While the Cold War and the Korean War required military buildup,
the country's social climate promoted ambivalence within the armed
forces toward maximizing women's contribution to national defense.
The era represented a particularly
critical period in armed forces history. After a year of bitter
congressional and public debate, President Harry S Truman had signed
the Women's Armed Services Integration Act of 1948, establishing
a permanent place for women (other than nurses, who were already
permanent) in the Army, Navy, Air Force and Marine Corps. Truman
also issued Executive Order 9981 during 1948 mandating racial desegregation
of the armed forces. During the 1950s, the military grappled with
the meaning and interpretation of those measures.
The
drive to recruit women into the US Armed Forces and the gradual
implementation of racial desegregation in the military were at odds
with social trends of the early 1950s. Broadly speaking, the American
cultural climate relegated most women to non-professional, low-paying
jobs and promoted a feminine ideal of domesticity and maternalism.
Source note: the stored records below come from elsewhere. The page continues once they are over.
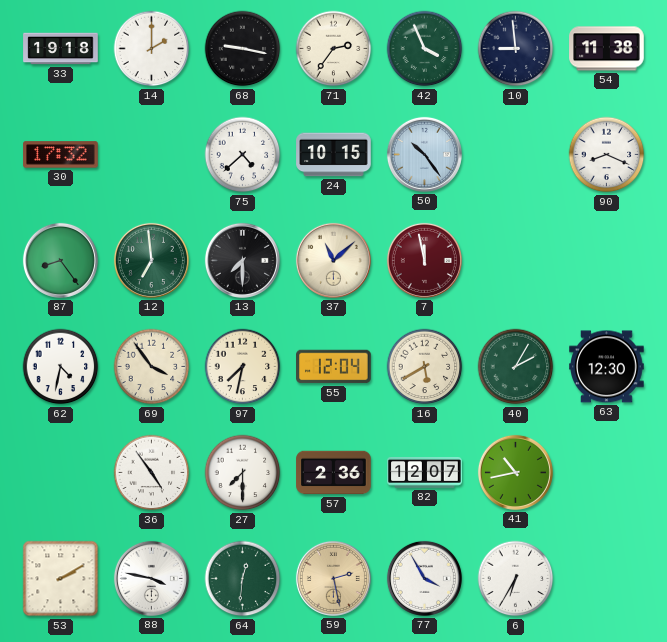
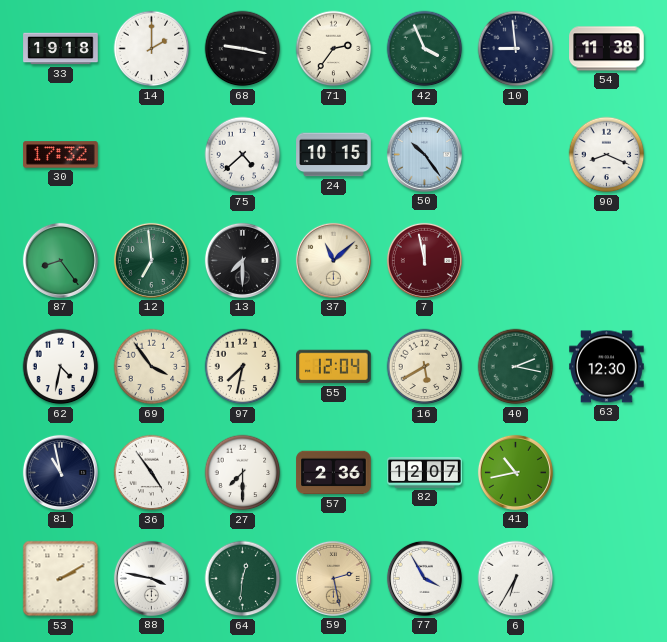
40: 2:05 -> 2:17
81: none -> 10:58
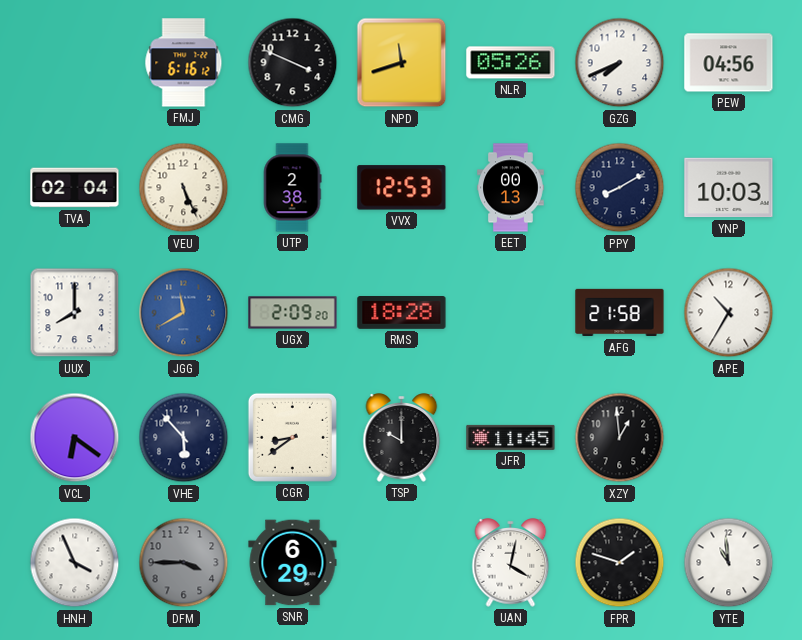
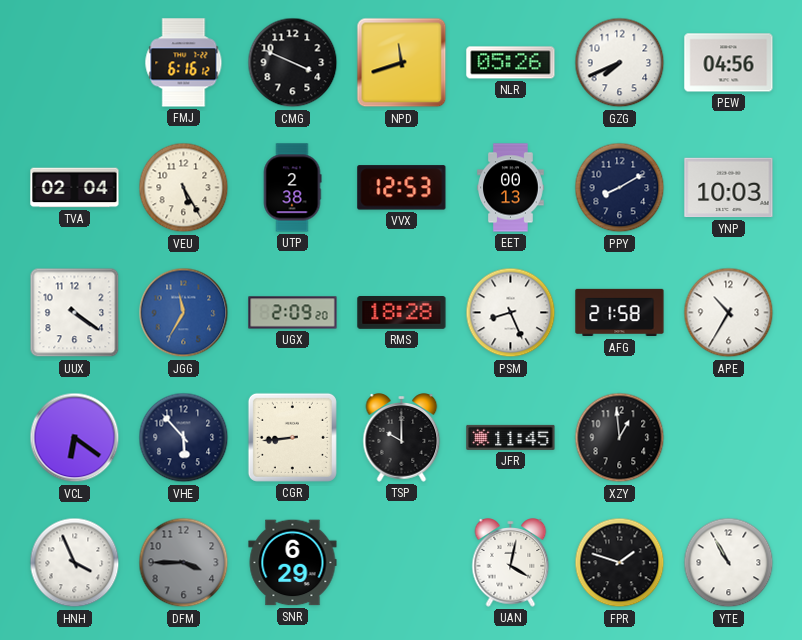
VEU: 5:26 -> 5:25
UUX: 8:00 -> 4:21
JGG: 11:40 -> 11:35
PSM: none -> 8:26
CGR: 8:39 -> 8:44
YTE: 10:59 -> 10:55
Despite decades of protest, political and legal activism, the inequities
of the separate but equal doctrine of the 1896 Plessy
v. Ferguson Supreme Court decision still shaped race relations
and white attitudes in most of America.
When the Korean War began in 1950,
the United States found itself involved in a conflict for which
it was unprepared. A downsized military establishment rushed to
call up, draft and recruit the needed manpower. And when it came
up short, the services asked American women to leave their homes,
jobs and families and serve their country during its time of needjust
as they had in previous wars.
Yet
the military offered women far more restricted opportunities than
in World War II. During the 1950s, opportunities for any but traditional
job assignments declined significantly. More than half the women
worked in pink collar positions such as personnel and
administration and their basic training included stereotypical women's
classes such as makeup and etiquette lessons.
A
1951 Army recruiting pamphlet promised, In authorizing job
assignments for women, particuar care is taken to see that the job
does not involve a type of duty that violates our concept of proper
employment for sisters and girlfriends. In the military transport
field, for example, women do not drive heavy trucks.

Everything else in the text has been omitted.